Las fechas están dando vueltas. 13 de junio. Quizás 3 de julio. Nadie lo sabe realmente todavía y, sinceramente, el día calendario específico importa menos que el drama que ya burbujea bajo la superficie de la lista de invitados.
¿El problema? La política más uno.
Algunas personas obtuvieron un billete dorado como acompañante. ¿Otros? Entradas en solitario. Y a las mujeres solteras invitadas no les encanta el ambiente. Una fuente le habló al Daily Mail sobre la absoluta incomodidad de presentarse solo en una megaboda.
“Mi invitación no me permitió traer a nadie más”, dijo. “¿Ir solo? Eso es muy incómodo”.
Ella planea omitirlo por completo. No porque esté enojada, sino porque es tímida. Y, francamente, no está segura de conocer suficientes personas para pasar un fin de semana lleno de celebridades con las que apenas interactúa. Ella no es exactamente la mejor amiga de Gigi Hadid. Las matemáticas no funcionan en su cabeza.
Existen limitaciones de capacidad. Lo sabemos. ¿Pero eso hace que el escozor desaparezca? Difícilmente.
Elaine Swan, experta en bodas, rechazó esta narrativa de soledad. Ella le dijo a Essence que las bodas son en realidad un excelente coto de caza para el romance, si las ves correctamente.
“Las personas invitadas a bodas ocupan un lugar especial… Van a aportar la flor y nata de por qué las personas que les gustan”.
Ella tiene razón. La sala estará llena de gente interesante y examinada. Quién se sienta al lado de quién nunca es una garantía, pero piensa en la lista de invitados por un segundo. Tal vez termine al lado de un solo jugador de la plantilla de la NFL. Quizás un músico. Quizás alguien con una mejor historia que contar que la que cualquier acompañante podría ofrecer.
¿Realmente vale la pena perderse el evento más comentado del año por una posible disposición de los asientos?

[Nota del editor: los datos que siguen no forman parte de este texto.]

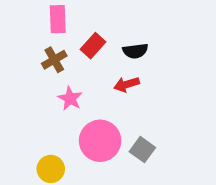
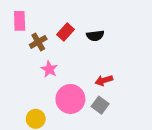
pink rectangle: (58, 19) -> (20, 21), moved
red arrow: (126, 84) -> (104, 80), moved

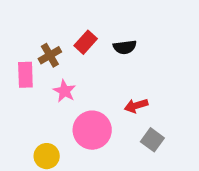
pink rectangle: (20, 21) -> (25, 75), moved
gray square: (100, 105) -> (152, 140), moved

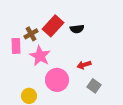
red rectangle: (86, 42) -> (53, 26), size x1.5
pink star: (65, 91) -> (40, 56), size x1.5

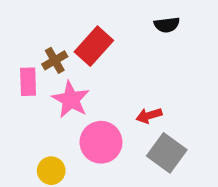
black semicircle: (77, 29) -> (167, 25), moved
gray square: (94, 86) -> (167, 153), size x1.5

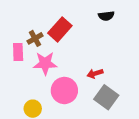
pink star: (71, 100) -> (45, 63), turned -30

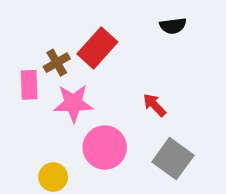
red arrow: (95, 74) -> (154, 105), moved, turned 63

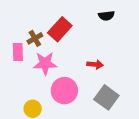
red arrow: (154, 105) -> (95, 64), turned 140

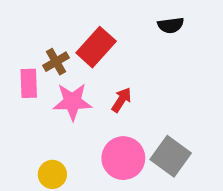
red arrow: (95, 64) -> (122, 100), moved, turned -63
pink circle: (64, 91) -> (123, 158), moved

Probablemente no. Pero le preocupa no tener nada que hacer. O nadie con quien hablar. Ese es el miedo.
Swan nos recuerda que es un gran día para la pareja. Su día. La regla hiere los sentimientos de al menos un invitado, claro. Pero ser invitado a la fiesta de Taylor y Travis sigue siendo una victoria. La mayoría de nosotros ni siquiera estaríamos en la lista B.
¿Entonces ella no participará en esto? Ya veremos. La invitación está en su mano y es probable que el FOMO se esté acercando rápidamente.